BITS Pilani alumni’s online bike service platform raises $500k, to go into overdrive
Gear6.in is a Bengaluru-based online bike service and repair platform. After three months of operations, the startup today announced that it had raised a $500k seed round from Ninestarter Services. The funding will be mainly utilised in marketing, onboarding more service centres, and expanding their customer base.
Story so far
Gear6.in was founded in November 2015 by four BITS-Pilani alumni – Rakesh Vaddadi (CEO), Harrsha Chaittanya (CMO), Kumud Kumar (CTO), and Srikanth Nelakuditi (COO) and now consists of a 30-member team. The startup officially began operations in January 2016 and claims to be averaging about 500 transactions a month at this stage.

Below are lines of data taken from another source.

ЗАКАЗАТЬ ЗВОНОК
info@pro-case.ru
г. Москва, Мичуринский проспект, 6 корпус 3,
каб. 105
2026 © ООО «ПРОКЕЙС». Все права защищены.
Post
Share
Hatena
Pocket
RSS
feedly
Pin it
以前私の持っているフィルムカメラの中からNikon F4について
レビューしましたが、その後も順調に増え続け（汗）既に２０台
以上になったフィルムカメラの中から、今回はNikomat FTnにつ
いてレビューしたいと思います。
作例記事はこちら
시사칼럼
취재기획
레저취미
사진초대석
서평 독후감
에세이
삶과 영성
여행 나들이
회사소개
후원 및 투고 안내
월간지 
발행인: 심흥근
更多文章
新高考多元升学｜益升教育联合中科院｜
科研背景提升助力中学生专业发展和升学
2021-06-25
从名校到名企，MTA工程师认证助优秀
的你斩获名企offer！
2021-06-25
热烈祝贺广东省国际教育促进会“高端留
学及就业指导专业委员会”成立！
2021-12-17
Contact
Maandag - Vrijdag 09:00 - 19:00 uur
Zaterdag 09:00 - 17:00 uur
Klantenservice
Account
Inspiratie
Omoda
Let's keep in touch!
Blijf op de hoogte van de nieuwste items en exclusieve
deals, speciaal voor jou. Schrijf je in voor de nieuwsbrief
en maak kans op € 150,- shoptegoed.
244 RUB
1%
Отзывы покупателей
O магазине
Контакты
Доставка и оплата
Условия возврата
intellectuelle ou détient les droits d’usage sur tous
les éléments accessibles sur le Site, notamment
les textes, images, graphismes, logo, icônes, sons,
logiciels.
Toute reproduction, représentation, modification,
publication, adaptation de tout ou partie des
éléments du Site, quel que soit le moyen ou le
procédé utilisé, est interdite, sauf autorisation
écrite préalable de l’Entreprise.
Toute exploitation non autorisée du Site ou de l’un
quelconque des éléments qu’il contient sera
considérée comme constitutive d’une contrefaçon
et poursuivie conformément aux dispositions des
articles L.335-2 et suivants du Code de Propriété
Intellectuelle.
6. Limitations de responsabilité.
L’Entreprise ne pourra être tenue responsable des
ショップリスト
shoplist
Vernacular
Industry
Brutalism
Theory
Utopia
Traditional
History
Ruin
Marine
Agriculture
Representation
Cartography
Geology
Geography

Gear6.in aims to simplify end-to-end bike maintenance and bring the entire sector online and help consumers save effort and make bike maintenance more economical and viable. It also wants to help customers make more informed decisions and have more control over the whole cycle. Covering a range of services, from regular servicing to more complex bike breakdowns, gear6.in claims to be well-equipped to handle a plethora of problems.
The startup provides services in almost all localities in Bengaluru, and currently has tie-ups with more than 100 authorised and multi-branded service centres. Talking about the pain points customers face, Rakesh said,
The motorcycle maintenance landscape in India is largely fragmented and unorganised, with a large disparity in rates, service quality, and customer experience across garages and service centres. We started gear6.in to address these problems.

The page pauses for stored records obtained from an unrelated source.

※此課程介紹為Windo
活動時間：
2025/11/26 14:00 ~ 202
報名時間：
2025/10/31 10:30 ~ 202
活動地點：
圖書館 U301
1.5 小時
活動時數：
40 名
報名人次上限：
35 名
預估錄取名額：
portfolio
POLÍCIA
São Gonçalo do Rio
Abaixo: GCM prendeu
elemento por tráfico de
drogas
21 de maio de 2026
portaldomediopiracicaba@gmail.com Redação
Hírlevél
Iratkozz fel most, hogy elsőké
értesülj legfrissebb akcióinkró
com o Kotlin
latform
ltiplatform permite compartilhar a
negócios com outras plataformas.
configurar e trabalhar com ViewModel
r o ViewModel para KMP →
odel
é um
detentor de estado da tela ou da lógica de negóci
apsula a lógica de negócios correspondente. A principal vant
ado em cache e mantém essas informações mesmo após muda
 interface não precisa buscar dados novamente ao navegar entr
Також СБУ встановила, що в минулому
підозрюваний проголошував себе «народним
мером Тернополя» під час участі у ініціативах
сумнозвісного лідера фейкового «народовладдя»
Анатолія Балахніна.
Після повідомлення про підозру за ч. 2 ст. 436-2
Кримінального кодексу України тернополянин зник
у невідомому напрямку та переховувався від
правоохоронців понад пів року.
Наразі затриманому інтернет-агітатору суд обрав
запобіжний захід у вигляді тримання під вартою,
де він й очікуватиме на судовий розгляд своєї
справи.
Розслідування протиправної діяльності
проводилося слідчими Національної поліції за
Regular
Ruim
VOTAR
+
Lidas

Speaking to YourStory, Rakesh added that they are not charging any of the authorised centres that have partnered with them, at this stage. He said, “Our current focus is not on generating a lot of revenue from all channels. There is a lot of inefficiency in the system and mindsets need to change.”
Gear6.in currently only charges end customers for transport and towing fees to sustain operations. In the future, they aim to monetise through multiple channels once the market is more mature on both the supply and demand side. In the long term, Gear6.in aims to expand to more cities and enter other verticals too like the four-wheeler servicing sector and also provide services for cycle owners. Rakesh added,
The long-term vision is to be a platform that caters to anything with wheels.
How it works
To get their vehicles serviced or repaired, users can request one of gear6.in’s technician’s to come to their doorstep and assess the situation. Currently, users can place the request through the website and from their recently launched Android app(with iOS to be launched soon) by picking their preferred time and date. Rakesh added that the team currently sees a lot of traction on weekends and many orders from commercial areas during the week. He said,
We have been able to pick up vehicles from our customer’s offices and successfully deliver it back to them by the time they need to leave in the evening.
After checking out the vehicle, taking notes and photographs, the technician informs the owner of the issues and makes necessary arrangements. If the vehicle has a major issue, the technician arranges for a towing vehicle and takes it to the service centre chosen by the user. In case the vehicle is in working condition and has minor issues, the technician drives it to the service centre to get it fixed.
Users are provided with a real-time tracking system to help them monitor the progress remotely. Once the vehicle is ready, it is returned to the owner for a final inspection and he or she can then make the payment either online or through cash.
Rakesh added that they have a rigorous onboarding process for all their technicians which includes police verification and a seven-day training process, which includes written and practical tests.
With the number of vehicles increasing on the road globally, there is a big market for maintenance and repair services for both two and four wheelers. USA-based Your Mechanic, which recently raised a $24 million Series B round, is a prominent player in this space. Closer home in India, we have Mericar.com that is backed by Rajan Anandan and My First Cheque along with recent entrants like Cartisan which raised an undisclosed amount in its seed round funding from YouWeCan ventures in July 2015 and Gurgaon based-Carpathy.
Coming to two-wheelers, Drivojoy founded by ex-Ola and Microsoft employees recently raised Rs 4 crores from IAN and Bengaluru-based LetsService, are other players in this sector. But Drivojoy’s main focus is on quick fixes and problems which their professionals can perform on the spot. Gear6.in on the other hand aims to focus on more elaborate fixes at service centres.
India is estimated to be the largest manufacturer of two wheelers in the world. With Indians generally being more value conscious and a large number generally relying on them for day-to-day transport, there is potential for tremendous growth for Gear6.in in the near future.
While internal combustion vehicles will probably stay around for a long time, a new breed of electric vehicles are making their way into global markets. Ather Energy recently unveiled Ather S340, an electric two wheeler made of a light-weight aluminium chassis and powered by a lithium-ion battery pack. Also last week, Tesla announced that their mass market electric vehicle, Model 3 priced at $35,000 would available for shipping to India in late 2017. Then there are vehicles like Mahindra's E2O and Hero Electric's Maxi trying to bring about a change.
Gear6.in has an interesting value proposition for a valid pain point and with this round of funding has got the necessary firepower to experiment and capture the two wheeler market. But it will be interesting to see how this sector evolves in the coming years and how startups innovate with the times.